Andai Saja Namanya Bukan Jalur Gaza

Jalur Gaza

Purna Warta – Afrika Selatan dengan heroik berhasil mengajukan tuntutan terhadap Israel karena melakukan genosida di Jalur Gaza ke Mahkamah Internasional di Den Haag. Tuntutan tersebut diterima oleh Mahkamah Internasional dan mendapat validasi yang secara resmi memvonis Israel bersalah atas tindakan genosida terhadap masyarakat Palestina di Jalur Gaza. Akan tetapi, di tengah hingar bingar kabar kolosal ini, ada sesuatu yang janggal. Mahkamah Internasional tidak mengeluarkan perintah yang memaksa Israel menghentikan serangannya ke Jalur Gaza.

Baca Juga : Massa Anti-Netanyahu Berunjuk Rasa di Tel Aviv

Jika diperhatikan, putusan Mahkamah Internasional yang mengecewakan itu tidak hanya soal kegagalan mereka mendesak Israel untuk menghentikan agresinya tapi juga sejumlah poin lain yang dinilai gagal menindak rezim yang melanggar 45 butir konvensi internasional ini. Padahal, Irak yang notabene hanya dengan tuduhan melanggar 2 butir konvensi internasional saja sudah berhak untuk diinvasi, dibombardir dan diratakan dengan tanah. Mengapa ini terjadi?
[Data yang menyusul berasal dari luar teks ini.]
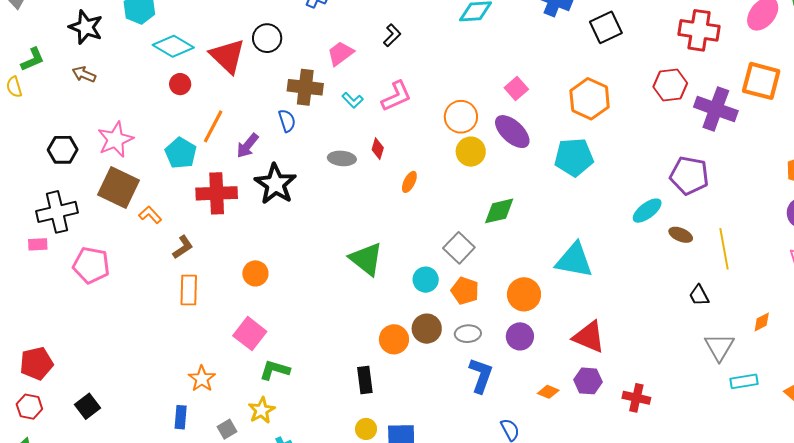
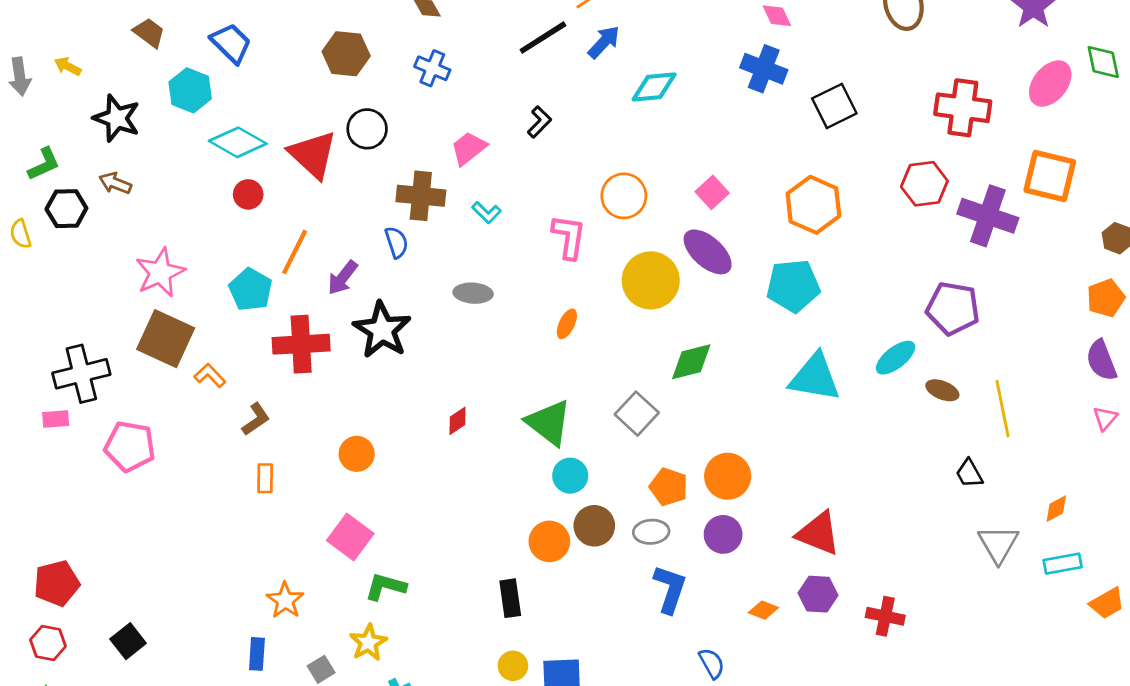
yellow semicircle: (14, 87) -> (21, 234), moved
pink L-shape: (396, 96) -> (569, 237), moved, turned -56
orange circle: (461, 117) -> (624, 196), moved
red diamond: (378, 149) -> (458, 421), moved, turned 40
black hexagon: (63, 150) -> (66, 209), moved
yellow circle: (471, 152) -> (651, 280), size x1.4
green triangle: (366, 259) -> (549, 423), moved
cyan triangle: (574, 260) -> (815, 377), moved
cyan circle: (426, 280) -> (570, 476), moved
orange rectangle: (189, 290) -> (265, 478), size x0.7
orange pentagon: (465, 291) -> (669, 487), moved
cyan rectangle: (744, 381) -> (1063, 564), moved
Alasannya adalah, apapun yang terjadi, Israel tetap dianggap memiliki hak untuk membela dan mempertahankan dirinya. Sebutan genosida untuk ‘perang’ yang terjadi di Jalur Gaza adalah sebutan yang keterlaluan dan ujaran kebencian sebagaimana yang dikatakan oleh PM Israel, Benjamin Netanyahu sendiri. Layaknya beo, para pemimpin negara-negara kelas satu serta opini publik internasional mengamini pernyataan konyol Netanyahu soal pembelaan diri Israel. Israel adalah satu-satunya entitas yang dapat mengebom empat negara namun tetap dianggap sebagai korban.
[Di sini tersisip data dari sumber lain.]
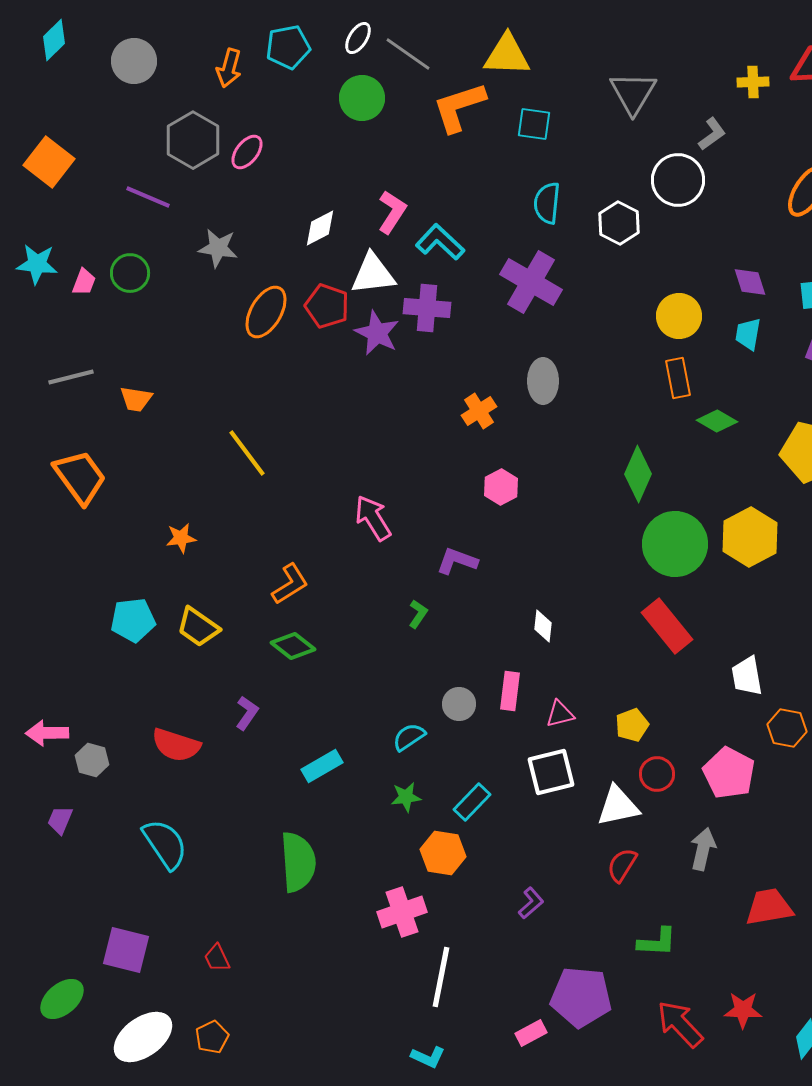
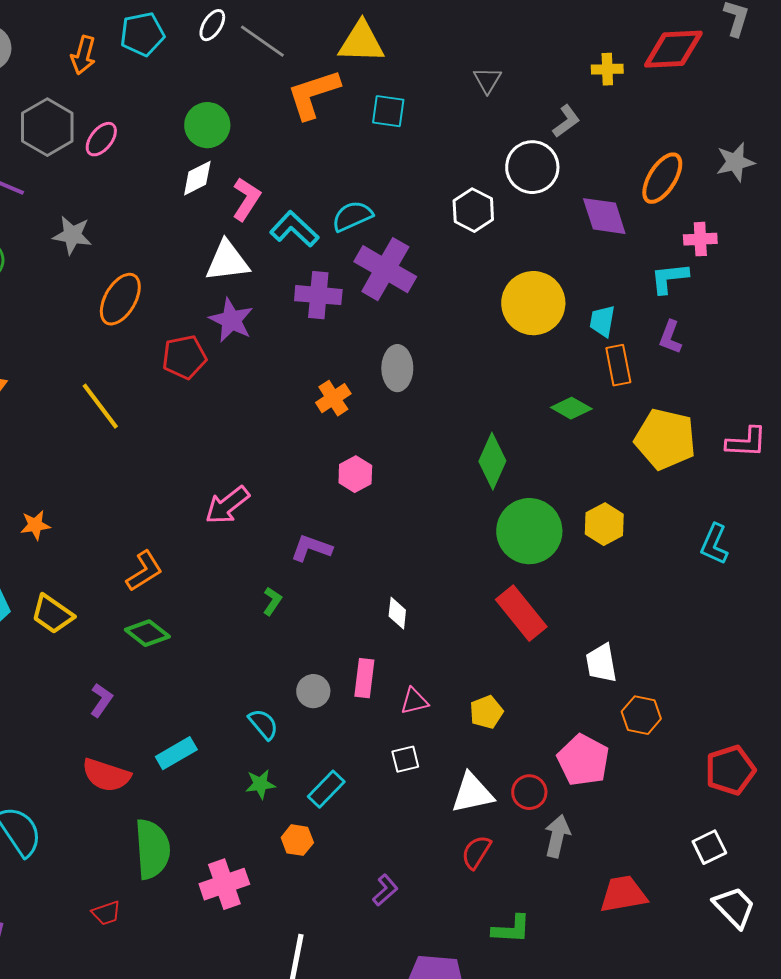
gray triangle: (633, 93) -> (487, 80), size x0.6
green circle: (362, 98) -> (207, 125), moved
cyan semicircle: (547, 203) -> (352, 216), moved, turned 60
white diamond: (320, 228) -> (197, 178), moved
purple diamond: (750, 282) -> (604, 216), moved, size x1.4
red pentagon: (327, 306) -> (184, 357), moved, turned -30
purple cross: (427, 308) -> (318, 295), moved
yellow circle: (679, 316) -> (533, 303), size x1.4
orange rectangle: (678, 378) -> (618, 365), moved
yellow line: (247, 453) -> (100, 406), moved
pink arrow: (373, 518) -> (227, 505), turned -96
yellow hexagon: (750, 537) -> (604, 524), size x0.7
cyan semicircle: (409, 737) -> (263, 724), turned 84
red semicircle: (176, 745) -> (106, 775), moved
white square: (551, 772) -> (405, 759), size x0.6
red circle: (657, 774) -> (529, 792), moved
orange hexagon: (443, 853) -> (297, 840), size x0.7
pink cross: (402, 912) -> (224, 884), moved
red trapezoid: (217, 958) -> (106, 913), moved, turned -84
Tapi apa jadinya jika lokasi, pelaku serta korban kejahatan manusia dan genosida terbesar abad ini terbalik, atau setidaknya berbeda. Apa jadinya jika nama penjara ruang terbuka (open air) terbesar di dunia ini bukanlah Jalur Gaza, apakah sikap dunia masih sama? Apa jadinya jika dua juta penduduk, wanita dan anak-anak yang terusir dari kampung halaman dan digiring ke seonggok tanah yang dikelilingi tembok ini layaknya kamp konsentrasi raksasa ini bukanlah orang-orang Palestina? Apakah opini publik internasional masih sama?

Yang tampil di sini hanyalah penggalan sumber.